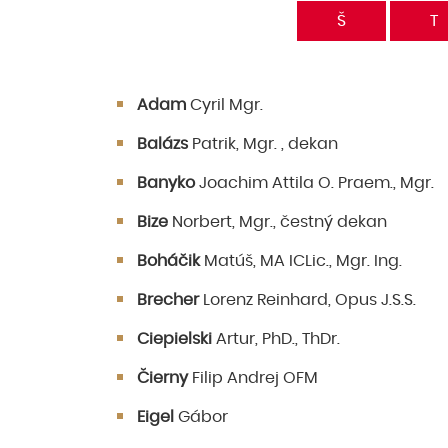
Š
T
Adam
Cyril Mgr.
Balázs
Patrik, Mgr. , dekan
Banyko
Joachim Attila O. Praem., Mgr.
Bize
Norbert, Mgr., čestný dekan
Boháčik
Matúš, MA ICLic., Mgr. Ing.
Brecher
Lorenz Reinhard, Opus J.S.S.
Ciepielski
Artur, PhD., ThDr.
Čierny
Filip Andrej OFM
Eigel
Gábor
◇ ◇ ◇
All lines holding the word "dekan" must be copied from the data.

Patrik, Mgr. , dekan
Norbert, Mgr., čestný dekan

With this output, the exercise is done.